That's why it's totally understandable how a mama could mistake a car seat cover for a cute midi skirt. It happened to Lori Farrell, and when she shared her mishap on Facebook she went viral before she was even home from work. Fellow moms can totally see the humor in Farrell's mishap, and thankfully, so can she.

As for how a car seat cover could be mistaken for a skirt—it's pretty simple, Farrell tells Motherly.

"A friend of mine had given me a huge lot of baby stuff, from clothes to baby carriers to a rocker and blankets and when I pulled it out I was not sure what it was," she explains. "I debated it but washed it anyway then decided because of the way it pulled on the side it must be a maternity skirt."

Farrell still wasn't 100% sure if she was right by the time she headed out the door to work, but she rocked the ambiguous attire anyway.

"When I got to work I googled the brand and realized not only do they not sell clothing but it was a car seat cover."

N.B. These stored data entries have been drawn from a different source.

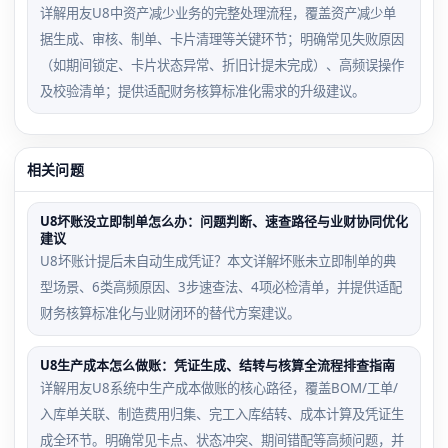
详解用友U8中资产减少业务的完整处理流程，覆盖资产减少单
据生成、审核、制单、卡片清理等关键环节；明确常见失败原因
（如期间锁定、卡片状态异常、折旧计提未完成）、高频误操作
及校验清单；提供适配财务核算标准化需求的升级建议。
相关问题
U8坏账没立即制单怎么办：问题判断、速查路径与业财协同优化
建议
U8坏账计提后未自动生成凭证？本文详解坏账未立即制单的典
型场景、6类高频原因、3步速查法、4项必检清单，并提供适配
财务核算标准化与业财闭环的替代方案建议。
U8生产成本怎么做账：凭证生成、结转与核算全流程排查指南
详解用友U8系统中生产成本做账的核心路径，覆盖BOM/工单/
入库单关联、制造费用归集、完工入库结转、成本计算及凭证生
成全环节。明确常见卡点、状态冲突、期间错配等高频问题，并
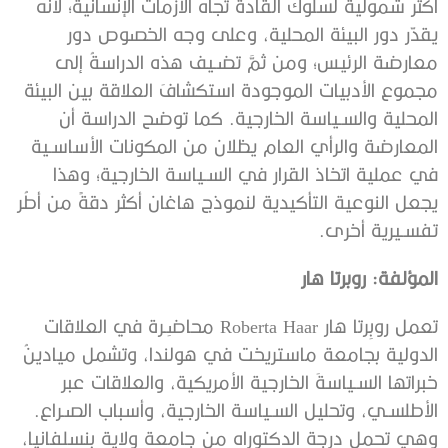
أكثر شموليةً لسلوك القادة تجاه الأزمات الإنسانية؛ لأنه
يقدّر دور البيئة المحلية، وعلى وجه الخصوص دور
معارضة الرئيس؛ ومن ثمَّ تضـيف هذه الدراسةُ إلى
مجموع الأدبيات الموجودة استكشافَ العلاقة بين البيئة
المحلية والسـياسة الخارجية. كما توضح الدراسة أن
المعارضة والرأي العام يظلان من المكونات الأساسـية
في عملية اتخاذ القرار في السـياسة الخارجية؛ وهذا
يجعل النوعية التأكيدية لنموذج هاغان أكثر دقةً من أطُر
تفسـيرية أخرى.
المؤلفة: روبرتا هار
تعمل روبِرتا هار Roberta Haar محاضِـرة في العلاقات
الدولية بجامعة ماستريخت في هولندا، وتشمل ميادينُ
خبراتها السـياسةَ الخارجية الأمريكية، والعلاقات عبر
الأطلسـي، وتحليل السـياسة الخارجية، وأسباب الصـراع.
وهي تحمل درجة الدكتوراه من جامعة ولاية بنسلفانيا،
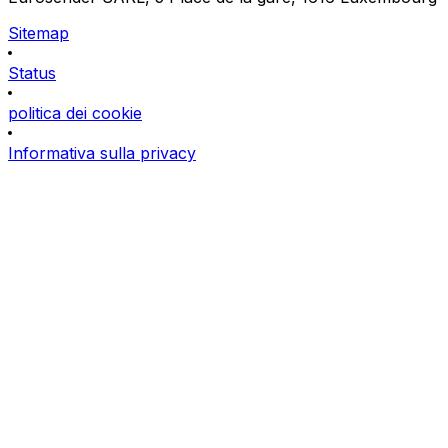
Sitemap
Status
politica dei cookie
Informativa sulla privacy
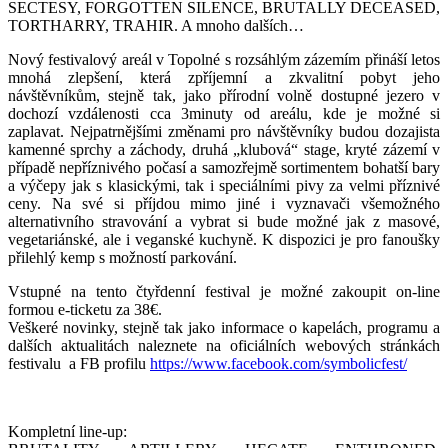
SECTESY, FORGOTTEN SILENCE, BRUTALLY DECEASED,
TORTHARRY, TRAHIR. A mnoho dalších…
Nový festivalový areál v Topolné s rozsáhlým zázemím přináší letos
mnohá zlepšení, která zpříjemní a zkvalitní pobyt jeho
návštěvníkům, stejně tak, jako přírodní volně dostupné jezero v
dochozí vzdálenosti cca 3minuty od areálu, kde je možné si
zaplavat. Nejpatrnějšími změnami pro návštěvníky budou dozajista
kamenné sprchy a záchody, druhá „klubová“ stage, kryté zázemí v
případě nepříznivého počasí a samozřejmě sortimentem bohatší bary
a výčepy jak s klasickými, tak i speciálními pivy za velmi příznivé
ceny. Na své si příjdou mimo jiné i vyznavači všemožného
alternativního stravování a vybrat si bude možné jak z masové,
vegetariánské, ale i veganské kuchyně. K dispozici je pro fanoušky
přilehlý kemp s možností parkování.
Vstupné na tento čtyřdenní festival je možné zakoupit on-line
formou e-ticketu za 38€.
Veškeré novinky, stejně tak jako informace o kapelách, programu a
dalších aktualitách naleznete na oficiálních webových stránkách
festivalu a FB profilu
https://www.facebook.com/symbolicfest/
Kompletní line-up:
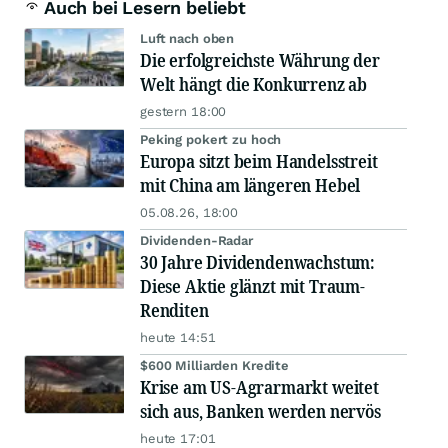
Auch bei Lesern beliebt
Luft nach oben
Die erfolgreichste Währung der
Welt hängt die Konkurrenz ab
gestern 18:00
Peking pokert zu hoch
Europa sitzt beim Handelsstreit
mit China am längeren Hebel
05.08.26, 18:00
Dividenden-Radar
30 Jahre Dividendenwachstum:
Diese Aktie glänzt mit Traum-
Renditen
heute 14:51
$600 Milliarden Kredite
Krise am US-Agrarmarkt weitet
sich aus, Banken werden nervös
heute 17:01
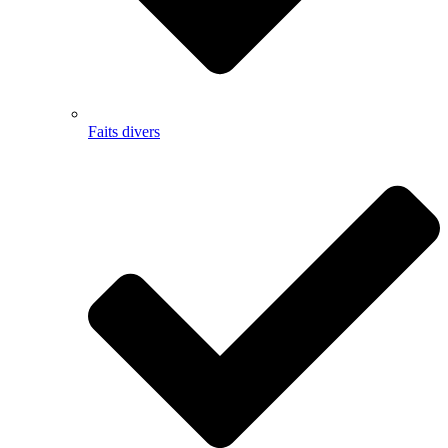
Faits divers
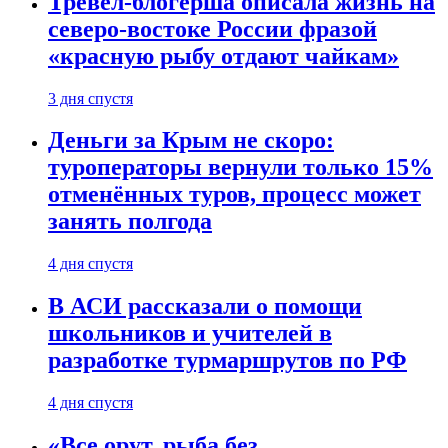
Тревел-блогерша описала жизнь на
северо-востоке России фразой
«красную рыбу отдают чайкам»
3 дня спустя
Деньги за Крым не скоро:
туроператоры вернули только 15%
отменённых туров, процесс может
занять полгода
4 дня спустя
В АСИ рассказали о помощи
школьников и учителей в
разработке турмаршрутов по РФ
4 дня спустя
«Все орут, рыба без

The brand, Itzy Ritzy, finds the whole thing pretty funny too, sharing Farell's viral moment to its official Instagram.

It may be a car seat cover, but that print looks really good on this mama.

And if you want to copy Farell's style, the Itzy Ritzy 4-in-1 Nursing Cover, Car Seat Cover, Shopping Cart Cover and Infinity Scarf (and skirt!) is available on Amazon for $24.94.

Motherly is your daily #momlife manual; we are here to help you easily find the best, most beautiful products for your life that actually work. We share what we love—and we may receive a commission if you choose to buy.You've got this.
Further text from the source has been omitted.